Researched: 2026-04-16 Domain: Matrix bot, AgentApi WebSocket client, context management commands, Docker packaging Confidence: HIGH (all findings verified against actual source files in this repo)


<user_constraints>

User Constraints (from CONTEXT.md)

Locked Decisions

Архитектура платформы:

  • Один контейнер = один чат: AgentService с thread_id = "default" — намеренная архитектура. Не менять.
  • Убрать thread_id патч: наш коммит 1dca2c1 в external/platform-agent удаляем. Переходим на origin/main platform-agent.
  • Удалить build_thread_key: функция больше не нужна. Убрать из sdk/agent_session.py и sdk/real.py.
  • Заменить AgentSessionClient на AgentApi: использовать AgentApi из external/platform-agent_api/lambda_agent_api/agent_api.py.

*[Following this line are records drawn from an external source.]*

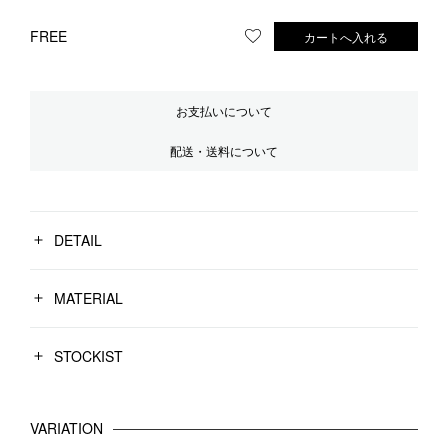
FREE
カートへ入れる
お気に入りに登録する
お支払いについて
配送・送料について
DETAIL
MATERIAL
STOCKIST
VARIATION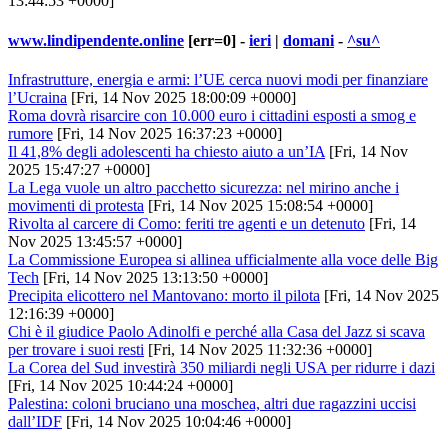
13:44:53 +0000]
www.lindipendente.online
[err=0] -
ieri
|
domani
-
^su^
Infrastrutture, energia e armi: l’UE cerca nuovi modi per finanziare
l’Ucraina
[Fri, 14 Nov 2025 18:00:09 +0000]
Roma dovrà risarcire con 10.000 euro i cittadini esposti a smog e
rumore
[Fri, 14 Nov 2025 16:37:23 +0000]
Il 41,8% degli adolescenti ha chiesto aiuto a un’IA
[Fri, 14 Nov
2025 15:47:27 +0000]
La Lega vuole un altro pacchetto sicurezza: nel mirino anche i
movimenti di protesta
[Fri, 14 Nov 2025 15:08:54 +0000]
Rivolta al carcere di Como: feriti tre agenti e un detenuto
[Fri, 14
Nov 2025 13:45:57 +0000]
La Commissione Europea si allinea ufficialmente alla voce delle Big
Tech
[Fri, 14 Nov 2025 13:13:50 +0000]
Precipita elicottero nel Mantovano: morto il pilota
[Fri, 14 Nov 2025
12:16:39 +0000]
Chi è il giudice Paolo Adinolfi e perché alla Casa del Jazz si scava
per trovare i suoi resti
[Fri, 14 Nov 2025 11:32:36 +0000]
La Corea del Sud investirà 350 miliardi negli USA per ridurre i dazi
[Fri, 14 Nov 2025 10:44:24 +0000]
Palestina: coloni bruciano una moschea, altri due ragazzini uccisi
dall’IDF
[Fri, 14 Nov 2025 10:04:46 +0000]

!save: Синтаксис !save (автоимя) или !save [имя]. Механизм: посылаем агенту текстовое сообщение. Имена сохранений хранятся в PrototypeStateStore.

!load: !load без аргументов → нумерованный список. Пользователь вводит число. Выход: 0 или !cancel. После выбора — посылаем агенту текстовое сообщение. Состояние ожидания в Matrix store.

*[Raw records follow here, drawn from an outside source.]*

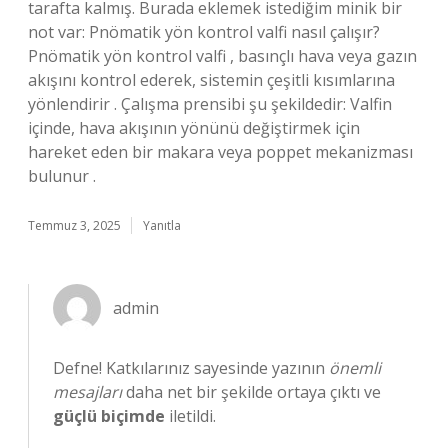
tarafta kalmış. Burada eklemek istediğim minik bir
not var: Pnömatik yön kontrol valfi nasıl çalışır?
Pnömatik yön kontrol valfi , basınçlı hava veya gazın
akışını kontrol ederek, sistemin çeşitli kısımlarına
yönlendirir . Çalışma prensibi şu şekildedir: Valfin
içinde, hava akışının yönünü değiştirmek için
hareket eden bir makara veya poppet mekanizması
bulunur .
Temmuz 3, 2025
Yanıtla
admin
Defne! Katkılarınız sayesinde yazının
önemli
mesajları
daha net bir şekilde ortaya çıktı ve
güçlü biçimde
iletildi.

!reset: Confirmation-диалог с !yes/!save имя/!no. !yesPOST {AGENT_BASE_URL}/reset. Fallback если 404: сообщение пользователю.

!context: Показывает имя сессии, токены, список сохранений. Без вызовов агента.

Dockerfile + docker-compose: Для Matrix-бота. Env через .env. Platform-agent — отдельно.

Claude's Discretion

  • Структура хранения saved sessions в PrototypeStateStore (dict name→timestamp)
  • Формат автоимени для !save без аргументов
  • HTTP клиент для POST /reset (aiohttp или httpx)
  • Точный формат промптов к агенту для save/load

Deferred Ideas (OUT OF SCOPE)

  • Замена PrototypeStateStore на реальный control-plane из platform-master
  • Skills интеграция через SkillsMiddleware
  • E2EE для Matrix
  • !reset через docker restart
  • Суммаризация контекста </user_constraints>

Summary

Phase 4 replaces the custom AgentSessionClient with the production AgentApi from lambda_agent_api, adds four context management commands to the Matrix bot, and packages it in Docker. All findings are verified directly against source files.

Primary recommendation: Wire AgentApi as a persistent connection in MatrixBot.__init__ (connect on start, close in finally block of main()). Expose it through RealPlatformClient. The four commands follow the existing handler registration pattern in adapter/matrix/handlers/__init__.py.

The platform-agent at origin/main already works with AgentApi — it does NOT require thread_id query param. Our local patch (1dca2c1) must be discarded and external/platform-agent reset to origin/main.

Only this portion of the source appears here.